Volgens een rapport van onderzoeksbureau Euromonitor zorgde de coronacrisis, die tot heel wat extra overheidsinmenging leidde, tegelijk voor nog meer opportuniteiten voor de georganiseerde misdaad, aangezien deze “baat heeft bij een ineffectief regelgevend kader, aanbodtekorten, veranderde klantvoorkeuren en prijsverschillen”. In het bijzonder de grote vraag naar medisch beschermingsmateriaal, leidde tot een veel hogere vraag naar illegaal geproduceerde producten.
Ook in de VRT Pano-reportage over het gebrek aan mondmaskers deze lente, kwam naar voren hoe mondmaskers werden afgekeurd omdat productienormen steeds maar werden verstrengd, in een goedbedoelde poging van de overheid om kwaliteitsmondmaskers te bemachtigen. Een half miljoen mondmaskers bedoeld voor de Vlaamse overheid bleek afgekeurd enkel omdat er op een aantal verpakkingen geen sticker was. Legitieme ondernemingen bleven achter met een onverkoopbare stock, wat hen weer een stuk minder competitief maakte ten opzichte van de concurrentie uit de informele sector, een patroon dat volgens de studie van Euromonitor maar al te vertrouwd is.

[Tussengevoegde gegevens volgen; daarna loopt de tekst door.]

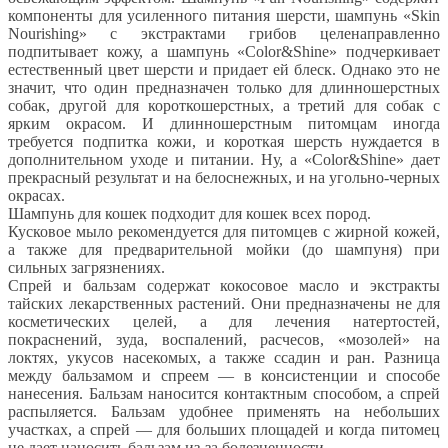
компоненты для усиленного питания шерсти, шампунь «Skin
Nourishing» с экстрактами грибов целенаправленно
подпитывает кожу, а шампунь «Color&Shine» подчеркивает
естественный цвет шерсти и придает ей блеск. Однако это не
значит, что один предназначен только для длинношерстных
собак, другой для короткошерстных, а третий для собак с
ярким окрасом. И длинношерстным питомцам иногда
требуется подпитка кожи, и короткая шерсть нуждается в
дополнительном уходе и питании. Ну, а «Color&Shine» дает
прекрасный результат и на белоснежных, и на угольно-черных
окрасах.
Шампунь для кошек подходит для кошек всех пород.
Кусковое мыло рекомендуется для питомцев с жирной кожей,
а также для предварительной мойки (до шампуня) при
сильных загрязнениях.
Спрей и бальзам содержат кокосовое масло и экстракты
тайских лекарственных растений. Они предназначены не для
косметических целей, а для лечения натертостей,
покраснений, зуда, воспалений, расчесов, «мозолей» на
локтях, укусов насекомых, а также ссадин и ран. Разница
между бальзамом и спреем — в консистенции и способе
нанесения. Бальзам наносится контактным способом, а спрей
распыляется. Бальзам удобнее применять на небольших
участках, а спрей — для больших площадей и когда питомец
не дает наносить бальзам из-за болезненности.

De les van dit alles is dat men twee keer moet nadenken voor men zaken zwaar gaat reguleren of belasten, al dan niet in de context van een crisis. Los van mogelijke voordelen zijn hier steeds ook grote nadelen aan verbonden, met als belangrijkste nadeel een versterking van de georganiseerde misdaad. De gerechtelijke diensten mogen nog zo veel hun best doen als zij willen, zolang ondoordachte regelgeving een markt creëert voor de georganiseerde misdaad, blijft het dweilen met de kraan open.
Pieter Cleppe is verbonden aan de denktank Property Rights Alliance.